Nick Nicholas asked:

> I'm wondering if I could get some clarification on the Unicode corner
> brackets.
> 
> Unicode encodes the following sets:
> 
> 2308, 2309, 230A, 230B: LEFT CEILING, RIGHT CEILING, LEFT FLOOR, RIGHT
> FLOOR
> 
> 231C, 231D, 231E, 231F: TOP LEFT CORNER, TOP RIGHT CORNER, BOTTOM LEFT
> CORNER, BOTTOM CORNER

This is the set of quine corners (cf. TUS 3.0, p. 302), and might be
questionable pressed into service as brackets.

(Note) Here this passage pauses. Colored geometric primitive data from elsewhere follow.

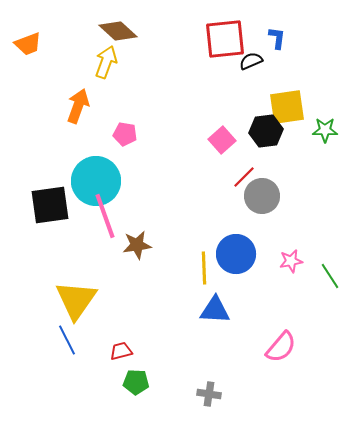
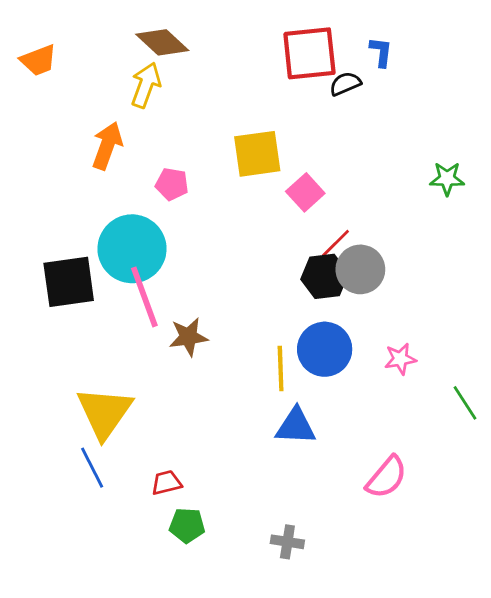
yellow square: (287, 107) -> (257, 154), moved
black hexagon: (266, 131) -> (325, 276), moved
green line: (330, 276) -> (465, 403), moved

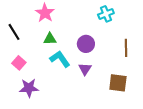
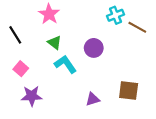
green triangle: (50, 39) -> (54, 42), turned 40
brown line: (126, 48) -> (137, 27), moved, turned -60
purple triangle: (85, 69) -> (93, 99), moved, turned 40

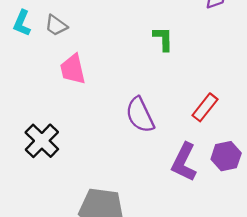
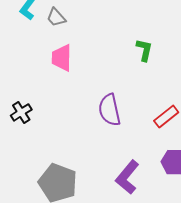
black cross: (42, 141) -> (21, 112), size x0.7
purple L-shape: (184, 162) -> (127, 177), moved

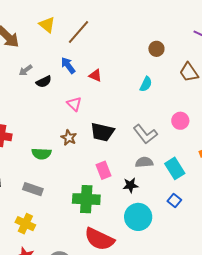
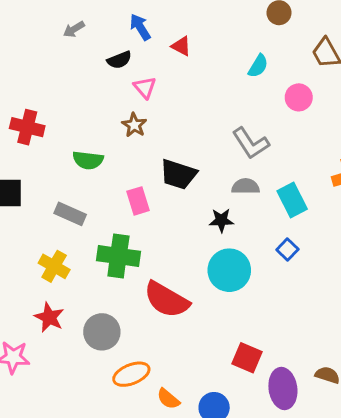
black semicircle: (44, 82) -> (119, 60), moved
pink circle: (180, 121) -> (299, 97), moved
black trapezoid: (102, 132) -> (178, 174), moved
brown star: (69, 138) -> (134, 125), moved
pink rectangle: (103, 170) -> (138, 201), moved
green cross: (86, 199) -> (118, 256), moved

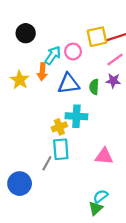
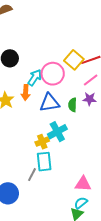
yellow square: (97, 37) -> (74, 60), turned -36
pink circle: (73, 52) -> (53, 74), size x1.5
cyan cross: (76, 116) -> (57, 132), turned -30
pink triangle: (104, 156) -> (83, 184), moved

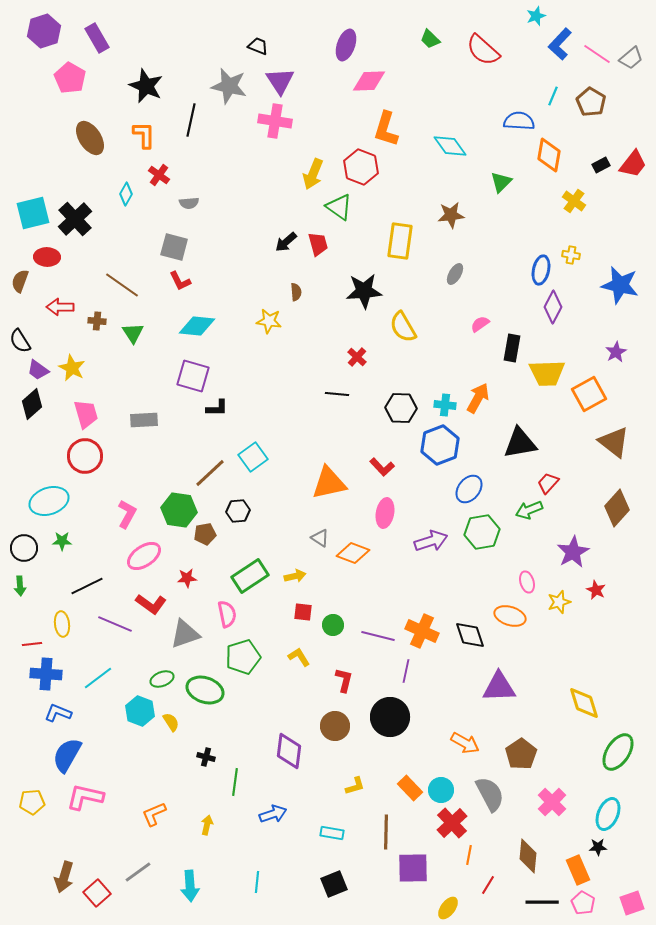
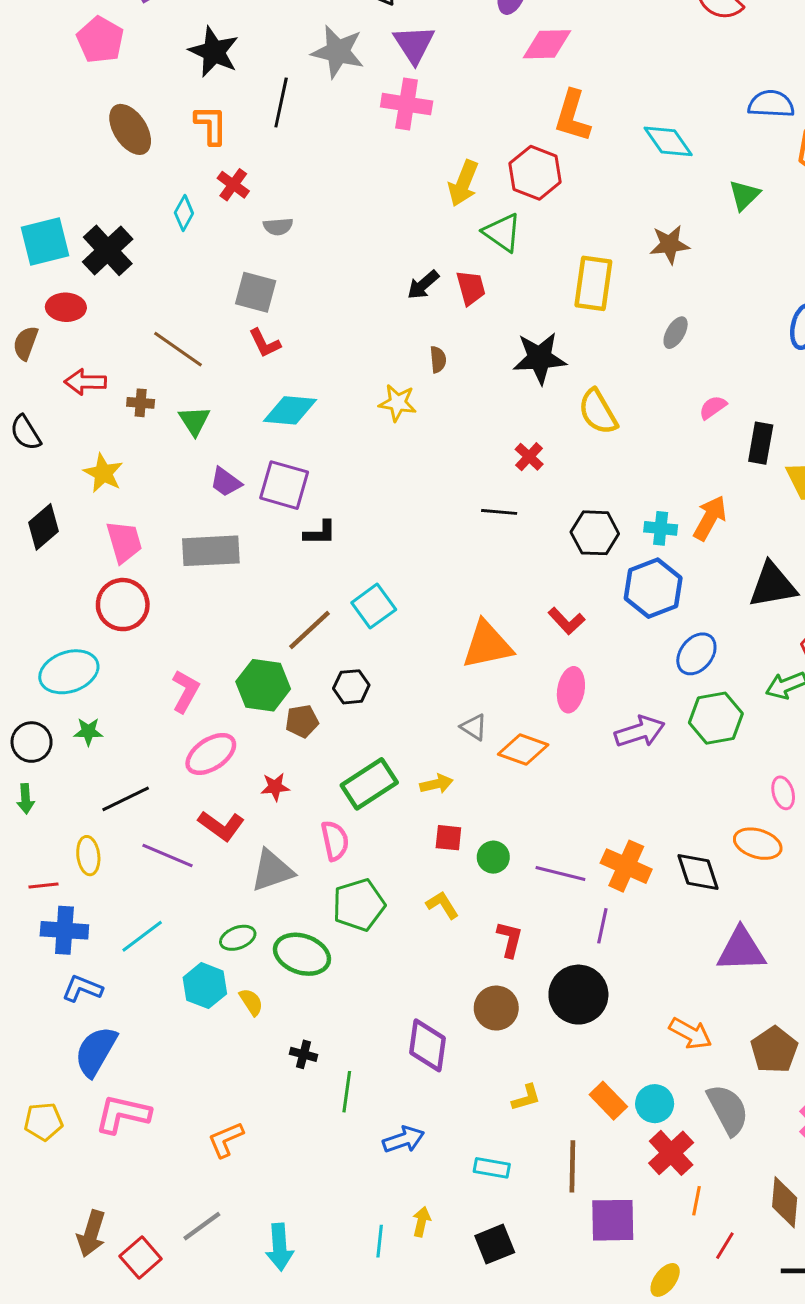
purple trapezoid: (38, 370) -> (226, 482), moved
gray rectangle: (144, 420) -> (211, 551), size x1.4
yellow arrow: (207, 825) -> (422, 1222), moved

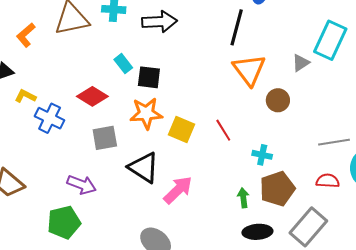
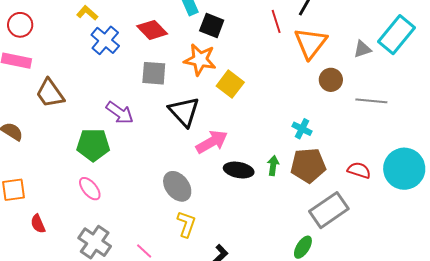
red line: (223, 130) -> (276, 21), moved
gray line: (334, 142) -> (371, 101), moved
black ellipse: (257, 232) -> (239, 170), moved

My own preference would be to go with the ceilings and floors for
textual corner bracketing.

> 
> 300C, 300D: LEFT CORNER BRACKET, RIGHT CORNER BRACKET

These are clearly punctuation, but they function primarily as quotation
marks in a CJK context.

You should also be aware that two more sets of graphical bracket
pieces or bracketing pieces are in the works for Unicode 3.2:

23A1, 23A3, 23A4, 23A6: LEFT SQUARE BRACKET UPPER CORNER, LSBLC, RSBUC, RSBLC

Those are terminal graphics pieces, designed to be used with vertical
extenders to create large square brackets on terminals or similar
contexts. But as symbols, they will look much like the ceilings and
floors.

23BE, 23BF, 23CB, 23CC: DENTISTRY SYMBOL LIGHT VERTICAL AND TOP RIGHT, BR, TL, BL

These are part of a dentistry notation system that has pieces similar
to the box drawing characters. But again, as isolated symbols, they
look much like the ceilings and floors.

> 
> However, the bottom corner brackets are absent from CJK. The appropriate
> shapes *are* present, both as CEILING/FLOORs and CORNERS. I presume they
> can be interspersed with text, but I'd like to double check that.

They certainly could be, as could any other symbols.

> 
> In other words, for brackets intended as punctuation, is it better to:
> 
> (a) propose BOTTOM LEFT CORNER BRACKET and BOTTOM RIGHT CORNER BRACKET, to
> complement LEFT CORNER BRACKET and RIGHT CORNER BRACKET? or

This would definitely not work. The problem is that while the CJK
left/right corner brackets are clearly bracketing punctuation, you
have to contend with their other properties as CJK punctuation. Most
systems will default them to wide behavior, giving them spacing
properties appropriate for CJK text, but inappropriate for the kind
of bracketing you would expect in typical alphabetic text.

> 
> (b) to assume that functionality is covered by CEILING/FLOORs or CORNERS
> in the Misc. Technical block, even though these are not necessarily
> intended to be used as punctuation?

This is probably better, although you would have to teach your
applications to recognize them as bracket pairs, rather than as
undifferentiated symbols. However, since epigraphic conventions
presumably could go beyond standard brackets to include somewhat
arbitrary start/end symbol combinations to indicate various conditions
of the text, I don't think this should be too much out of the ordinary.

> 
> I know concerns like spacing and width are secondary and font-related;
> the same goes for their look (I've seen them both rectangular-looking,
> like CEILING/FLOOR/CORNER BRACKET, and square, like CORNER ---
> obviously just a matter of typographical preference.) But
> I would like any such brackets used to be recognised as punctuation, and
> I'm not sure the extant symbols in Misc. Technical necessarily would. 

By default, no, since they have Sm or So categories, rather than the
P general categories associated with punctuation. However, applications
can override such character properties to follow other textual conventions
or produce certain effects. There is nothing stopping me, for example,
from using U+261B/U+261A (the black pointing hand symbols) or
U+25B7/U+25C1 (white left/right-pointing triangles) as bracketing
characters. The trick is getting your application to recognize any
such conventions appropriately.

If you are in the position of controlling your own parsing, or knowing
the person who knows the person who writes the parser... ;-), then
almost any character can be given any special function you want.